NCAP 2016 has made the aviation sector in India competitive for various players including air carriers. One of the main highlights of NCAP 2016 is the Regional Connectivity Scheme (RCS) which aims to make flying affordable and connect un-served and underserved airports through Viability Gap Funding (VGF). It has also created a level playing field for the new entrants in this sector. Anti-competition rules such as 5/20 have been modified to increase competition among carriers and indirectly benefit air passengers through reduction of fares and better connectivity, etc. The policy has also strengthened the technological aspects in the aviation sector, especially through GAGAN, which can ease air traffic bottlenecks and help solve other operational issues. For instance, GAGAN can ensure that as many as 50 aircraft can safely operate in a common airspace that currently allows only two planes. This can resolve congestion problems at our major airports.

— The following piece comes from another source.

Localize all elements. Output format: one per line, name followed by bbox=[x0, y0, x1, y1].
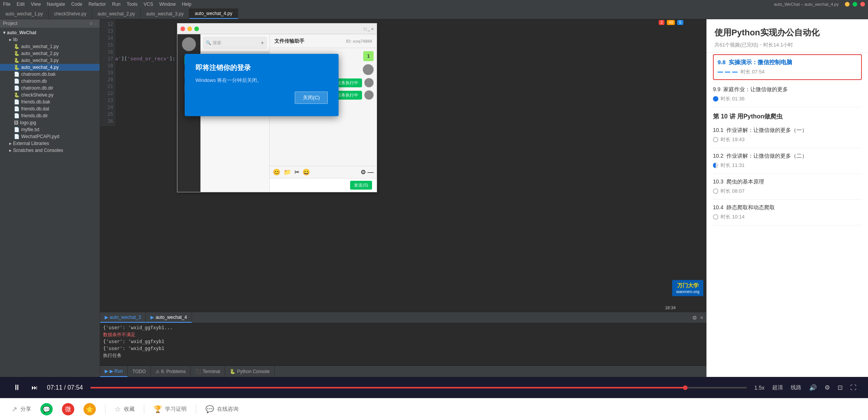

Notable omissions include a roadmap for a complete revamp and transformation of the Directorate General of Civil Aviation (DGCA) into an independent Civil Aviation Authority (CAA), listing of AAI and Pawan Hans, hiving off and corporatisation of Air Navigation Services (ANS), strengthening of the Bureau of Civil Aviation Security (BCAS) and privatisation of Air-India. Since most of these are government-controlled entities, one believes necessary reforms will be brought in gradually outside the NCAP 2016.

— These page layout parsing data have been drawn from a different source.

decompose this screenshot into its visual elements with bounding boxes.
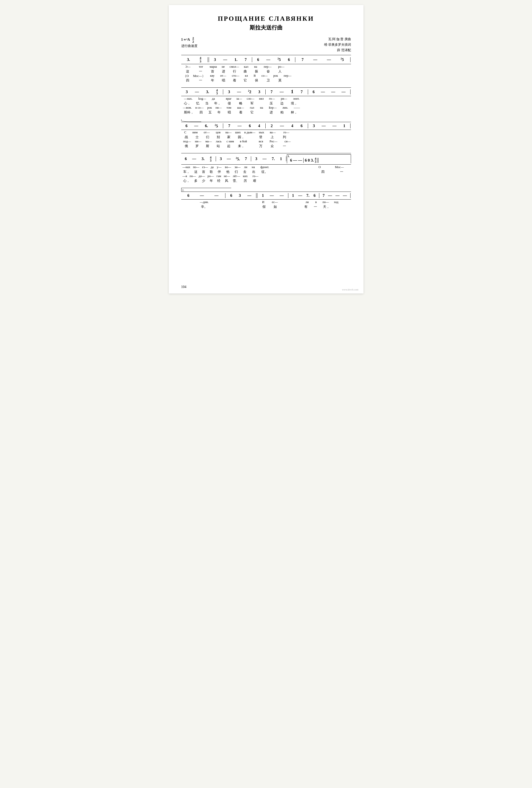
s3-measure-2: 7 — 6 4 (224, 124, 265, 128)
lyric-line-1-3: （О Мос—） кву от— сто— ял В со— рок пер— (181, 74, 351, 78)
s2-measure-2: 3 — 22 3 (224, 90, 265, 94)
tempo: 进行曲速度 (181, 44, 198, 48)
meta-row: 1＝²A 2 2 进行曲速度 瓦·阿 伽 普 庚曲 维·菲奥多罗夫填词 薛 范译… (181, 37, 351, 53)
s5-measure-5: 7 — — — (320, 193, 349, 198)
s2-lyric-3: —вом. в со— рок пя— том ша— гал на Бер— … (181, 106, 351, 111)
s5-measure-2: 6 3 — (226, 193, 255, 198)
credit-line3: 薛 范译配 (324, 47, 351, 53)
tie-arc-left (181, 119, 201, 122)
credits: 瓦·阿 伽 普 庚曲 维·菲奥多罗夫填词 薛 范译配 (324, 37, 351, 53)
s2-measure-4: 6 — — — (309, 90, 350, 94)
repeat-barline-2 (256, 193, 258, 198)
section-5: 2. 6 — — 6 3 — 1 — — (181, 188, 351, 209)
s2-measure-1: 3 — 3. 4 3 (181, 88, 222, 95)
section-5-notes: 6 — — 6 3 — 1 — — 1 — (181, 192, 351, 200)
s3-measure-4: 3 — — 1 (309, 124, 350, 128)
s4-measure-3: 3 — 7. 1 (252, 157, 286, 161)
lyric-line-1-2: 这 一 首 进 行 曲 振 奋 人 (181, 70, 351, 74)
meta-left: 1＝²A 2 2 进行曲速度 (181, 37, 198, 53)
s3-lyric-4: 俄 罗 斯 站 起 来， 万 众 一 (181, 144, 351, 149)
barline (295, 57, 295, 62)
s2-lyric-2: 心， 忆 当 年， 侵 略 军 压 边 境， (181, 101, 351, 106)
watermark: www.ktvcb.com (342, 288, 358, 291)
section-5-lyrics: —дин. И ес— ли в (181, 200, 351, 209)
s3-measure-3: 2 — 4 6 (266, 124, 307, 128)
credit-line2: 维·菲奥多罗夫填词 (324, 42, 351, 47)
section-3: 6 — 6. 25 7 — 6 4 2 — 4 6 (181, 119, 351, 149)
page-number: 104 (181, 285, 186, 289)
s5-lyric-2: 辛。 假 如 有 一 天， (181, 205, 351, 209)
section-1: 3. 4 3 3 — 1. 7 6 — 25 6 (181, 55, 351, 83)
s4-endings: 1. 6 — — 6 0 3. 4 3 (287, 154, 351, 163)
measure-1: 3 — 1. 7 (209, 57, 251, 62)
s2-lyric-4: 斯科， 四 五 年 唱 着 它 进 柏 林， (181, 111, 351, 115)
section-2: 3 — 3. 4 3 3 — 22 3 7 — 1̇ (181, 87, 351, 115)
credit-line1: 瓦·阿 伽 普 庚曲 (324, 37, 351, 42)
section-2-lyrics: —нах. kog— да враг за— сло— нял го— ри— … (181, 97, 351, 115)
s2-lyric-1: —нах. kog— да враг за— сло— нял го— ри— … (181, 97, 351, 101)
section-4: 6 — 3. 4 3 3 — 25. 7 3 — 7. (181, 153, 351, 183)
title-russian: ПРОЩАНИЕ СЛАВЯНКИ (181, 15, 351, 22)
s3-measure-1: 6 — 6. 25 (181, 124, 222, 129)
measure-3: 7 — — 25 (296, 57, 350, 62)
page: ПРОЩАНИЕ СЛАВЯНКИ 斯拉夫送行曲 1＝²A 2 2 进行曲速度 … (169, 5, 364, 294)
s4-lyric-1: —нах по— ез— да у— во— зи— ли на фронт. (181, 165, 351, 170)
s4-measure-1: 6 — 3. 4 3 (181, 156, 215, 162)
measure-0: 3. 4 3 (181, 56, 207, 63)
volta-1: 1. (288, 155, 290, 158)
section-1-lyrics: Э— тот марш не смол— кал на пер— ро— (181, 65, 351, 83)
s3-lyric-1: С ним от— цов на— ших в дым— ных ва— го— (181, 131, 351, 135)
title-chinese: 斯拉夫送行曲 (181, 24, 351, 32)
section-1-notes: 3. 4 3 3 — 1. 7 6 — 25 6 (181, 55, 351, 64)
key-sig: 1＝²A (181, 38, 190, 41)
s4-lyric-4: 心， 多 少 年 经 风 雪、 历 艰 (181, 179, 351, 183)
s2-measure-3: 7 — 1̇ 7 (266, 90, 307, 94)
repeat-barline (317, 158, 319, 163)
time-sig: 2 2 (192, 37, 194, 43)
section-3-notes: 6 — 6. 25 7 — 6 4 2 — 4 6 (181, 122, 351, 130)
lyric-line-1-1: Э— тот марш не смол— кал на пер— ро— (181, 65, 351, 70)
section-3-lyrics: С ним от— цов на— ших в дым— ных ва— го— (181, 131, 351, 149)
s4-lyric-2: 车， 这 首 歌 伴 他 们 去 出 征。 (181, 170, 351, 174)
s5-measure-3: 1 — — (258, 193, 288, 198)
barline (252, 57, 252, 62)
s3-lyric-3: под— ни— ма— лась с ним в бой вся Рос— с… (181, 140, 351, 144)
volta-2: 2. (182, 189, 184, 192)
double-barline (208, 57, 209, 62)
section-4-lyrics: —нах по— ез— да у— во— зи— ли на фронт. (181, 165, 351, 183)
section-4-notes: 6 — 3. 4 3 3 — 25. 7 3 — 7. (181, 153, 351, 164)
s5-measure-4: 1 — 7. 6 (289, 193, 319, 198)
measure-2: 6 — 25 6 (253, 57, 294, 62)
s5-measure-1: 6 — — (181, 193, 225, 198)
volta-2-bracket: 2. (181, 188, 231, 192)
s4-lyric-3: —я по— до— ро— гам не— лёг— ких го— (181, 174, 351, 179)
lyric-line-1-4: 四 一 年 唱 着 它 保 卫 莫 (181, 78, 351, 83)
section-2-notes: 3 — 3. 4 3 3 — 22 3 7 — 1̇ (181, 87, 351, 96)
s3-lyric-2: 战 士 们 别 家 园， 登 上 列 (181, 135, 351, 140)
s4-measure-2: 3 — 25. 7 (217, 157, 250, 161)
s5-lyric-1: —дин. И ес— ли в (181, 200, 351, 205)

The UDAN scheme that stipulates Rs 2,500 for an hour-long flight for better regional connectivity is delayed. Is it viable, given the negative financials of airlines in general?

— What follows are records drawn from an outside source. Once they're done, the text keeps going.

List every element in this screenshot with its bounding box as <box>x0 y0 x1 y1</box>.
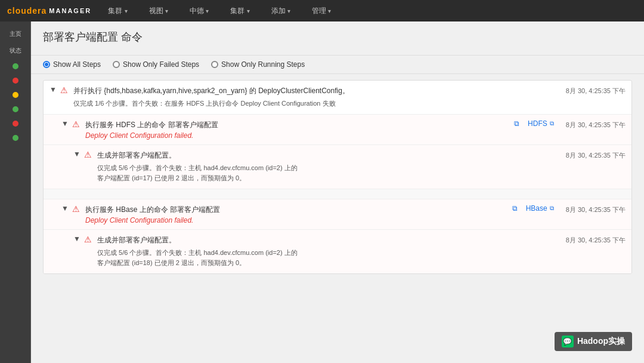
cmd-sub-0: 仅完成 1/6 个步骤。首个失败：在服务 HDFS 上执行命令 Deploy C… <box>73 99 554 109</box>
cmd-meta-1: ⧉ HDFS ⧉ <box>508 119 554 128</box>
error-icon-0: ⚠ <box>60 85 70 95</box>
filter-all-steps[interactable]: Show All Steps <box>43 60 101 69</box>
brand-cloudera: cloudera <box>7 6 47 16</box>
cmd-title-2: 生成并部署客户端配置。 <box>97 150 554 161</box>
error-icon-4: ⚠ <box>84 235 94 244</box>
brand-manager: MANAGER <box>49 7 91 14</box>
cmd-body-2: 生成并部署客户端配置。 仅完成 5/6 个步骤。首个失败：主机 had4.dev… <box>97 150 554 184</box>
sidebar-item-6[interactable] <box>0 131 30 144</box>
expand-icon-0[interactable]: ▼ <box>49 85 58 94</box>
watermark-text: Hadoop实操 <box>577 336 625 347</box>
spacer-row-1 <box>44 189 631 199</box>
nav-view[interactable]: 视图 ▾ <box>144 4 173 19</box>
filter-running-label: Show Only Running Steps <box>221 60 305 69</box>
cmd-title-1: 执行服务 HDFS 上的命令 部署客户端配置 <box>85 119 502 130</box>
status-dot-red-2 <box>13 121 18 127</box>
filter-bar: Show All Steps Show Only Failed Steps Sh… <box>31 56 644 74</box>
radio-failed[interactable] <box>113 61 120 68</box>
nav-mid[interactable]: 中德 ▾ <box>185 4 213 19</box>
hbase-link[interactable]: ⧉ <box>512 204 518 213</box>
cmd-error-1: Deploy Client Configuration failed. <box>85 131 502 140</box>
nav-add[interactable]: 添加 ▾ <box>267 4 295 19</box>
cmd-title-0: 并行执行 {hdfs,hbase,kafka,yarn,hive,spark2_… <box>73 85 554 96</box>
page-title: 部署客户端配置 命令 <box>43 30 632 44</box>
main-content: 部署客户端配置 命令 Show All Steps Show Only Fail… <box>31 21 644 363</box>
cmd-sub-2: 仅完成 5/6 个步骤。首个失败：主机 had4.dev.cfcmu.com (… <box>97 163 554 184</box>
cmd-timestamp-0: 8月 30, 4:25:35 下午 <box>566 85 626 96</box>
wechat-icon: 💬 <box>562 336 574 347</box>
cmd-row-3: ▼ ⚠ 执行服务 HBase 上的命令 部署客户端配置 Deploy Clien… <box>44 199 631 230</box>
sidebar: 主页 状态 <box>0 21 31 363</box>
cmd-row-2: ▼ ⚠ 生成并部署客户端配置。 仅完成 5/6 个步骤。首个失败：主机 had4… <box>44 145 631 189</box>
hdfs-external-icon: ⧉ <box>550 120 554 127</box>
expand-icon-3[interactable]: ▼ <box>61 204 70 213</box>
status-dot-yellow <box>13 92 18 98</box>
hbase-label[interactable]: HBase <box>526 204 547 213</box>
command-list: ▼ ⚠ 并行执行 {hdfs,hbase,kafka,yarn,hive,spa… <box>31 74 644 285</box>
error-icon-3: ⚠ <box>72 204 82 214</box>
cmd-body-3: 执行服务 HBase 上的命令 部署客户端配置 Deploy Client Co… <box>85 204 500 224</box>
cmd-title-4: 生成并部署客户端配置。 <box>97 235 554 245</box>
cmd-title-3: 执行服务 HBase 上的命令 部署客户端配置 <box>85 204 500 215</box>
status-dot-green-3 <box>13 135 18 141</box>
cmd-timestamp-1: 8月 30, 4:25:35 下午 <box>566 119 626 130</box>
hdfs-link[interactable]: ⧉ <box>514 119 519 128</box>
sidebar-item-5[interactable] <box>0 117 30 130</box>
sidebar-item-2[interactable] <box>0 74 30 87</box>
nav-admin[interactable]: 管理 ▾ <box>307 4 336 19</box>
brand: cloudera MANAGER <box>7 6 91 16</box>
sidebar-home-label: 主页 <box>0 26 30 42</box>
filter-failed-steps[interactable]: Show Only Failed Steps <box>113 60 199 69</box>
error-icon-2: ⚠ <box>84 150 94 159</box>
hbase-external-icon: ⧉ <box>550 205 554 212</box>
filter-all-label: Show All Steps <box>53 60 101 69</box>
sidebar-item-4[interactable] <box>0 103 30 116</box>
status-dot-red-1 <box>13 78 18 84</box>
watermark: 💬 Hadoop实操 <box>555 332 632 351</box>
error-icon-1: ⚠ <box>72 119 82 129</box>
hdfs-label[interactable]: HDFS <box>528 119 547 128</box>
cmd-body-0: 并行执行 {hdfs,hbase,kafka,yarn,hive,spark2_… <box>73 85 554 109</box>
cmd-group-1: ▼ ⚠ 并行执行 {hdfs,hbase,kafka,yarn,hive,spa… <box>43 80 632 274</box>
layout: 主页 状态 部署客户端配置 命令 Sh <box>0 21 644 363</box>
cmd-sub-4: 仅完成 5/6 个步骤。首个失败：主机 had4.dev.cfcmu.com (… <box>97 248 554 269</box>
sidebar-item-1[interactable] <box>0 60 30 73</box>
cmd-row-0: ▼ ⚠ 并行执行 {hdfs,hbase,kafka,yarn,hive,spa… <box>44 81 631 115</box>
radio-running[interactable] <box>211 61 218 68</box>
cmd-body-1: 执行服务 HDFS 上的命令 部署客户端配置 Deploy Client Con… <box>85 119 502 140</box>
radio-all[interactable] <box>43 61 50 68</box>
cmd-meta-3: ⧉ HBase ⧉ <box>506 204 554 213</box>
nav-cluster[interactable]: 集群 ▾ <box>103 4 132 19</box>
top-nav: cloudera MANAGER 集群 ▾ 视图 ▾ 中德 ▾ 集群 ▾ 添加 … <box>0 0 644 21</box>
cmd-timestamp-2: 8月 30, 4:25:35 下午 <box>566 150 626 160</box>
sidebar-item-3[interactable] <box>0 88 30 101</box>
cmd-error-3: Deploy Client Configuration failed. <box>85 216 500 224</box>
nav-cluster2[interactable]: 集群 ▾ <box>225 4 254 19</box>
expand-icon-1[interactable]: ▼ <box>61 119 70 128</box>
expand-icon-2[interactable]: ▼ <box>73 150 82 158</box>
filter-running-steps[interactable]: Show Only Running Steps <box>211 60 305 69</box>
cmd-row-4: ▼ ⚠ 生成并部署客户端配置。 仅完成 5/6 个步骤。首个失败：主机 had4… <box>44 230 631 273</box>
page-header: 部署客户端配置 命令 <box>31 21 644 56</box>
status-dot-green-2 <box>13 106 18 112</box>
cmd-timestamp-4: 8月 30, 4:25:35 下午 <box>566 235 626 245</box>
sidebar-status-label: 状态 <box>0 43 30 59</box>
status-dot-green <box>13 63 18 69</box>
cmd-timestamp-3: 8月 30, 4:25:35 下午 <box>566 204 626 214</box>
expand-icon-4[interactable]: ▼ <box>73 235 82 243</box>
cmd-row-1: ▼ ⚠ 执行服务 HDFS 上的命令 部署客户端配置 Deploy Client… <box>44 115 631 145</box>
filter-failed-label: Show Only Failed Steps <box>123 60 199 69</box>
cmd-body-4: 生成并部署客户端配置。 仅完成 5/6 个步骤。首个失败：主机 had4.dev… <box>97 235 554 269</box>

The UDAN scheme gives wings to the common man who has never experienced the joys and time benefit of flying before. It will be a catalyst for the development of economic growth in the interiors of India. Experience shows that not many big-ticket investors, especially foreign, are interested in areas that are located three to five hours from the nearest airport. UDAN aims at funding the regional flights through charging a small levy on passengers flying and paying a direct subsidy per seat to the operator, in addition to various concessions in taxes, airport charges and levies. UDAN would also provide a passenger boost to scheduled operators. For instance, a passenger intending to fly from Kadapa to Delhi, can opt for an UDAN flight between Kadapa and Visakhapatnam and thereafter fly by a large airline to reach Delhi. FICCI and KPMG have prepared financial models for four aircraft types: 9, 19, 48 and 78-seater. UDAN is definitely viable provided the routes, aircraft, staff and operating model are chosen carefully.
Is India ready to think and execute ´futuristic airports´ with future-proofed aviation management and operations at par with global standards?
India is poised to become the global aviation giant and is heading in the right direction. The policy changes by the Ministry of Civil Aviation and rapid implementation of advanced technologies for air traffic management, airport and airline operations has put forth India as a leading change agent in the aviation space. Since we have traditionally lagged behind the world in adoption of the latest aviation technologies, this is a golden chance for India to leapfrog the tech divide.
With the implementation of GAGAN and Centrally-controlled Air Traffic Flow Management (C-AFTM) system, the air traffic congestion at major airports is likely to be reduced significantly. This will be the same case for passenger services like e-enabled paperless airport entry, check-in, baggage drop, retail transactions and aircraft boarding, with the use of biometrics and digital technologies.
Kochi Airport is the first airport in the globe which completely operates on solar power. This is a landmark event for Indian aviation and more and more airports are following Kochi´s example.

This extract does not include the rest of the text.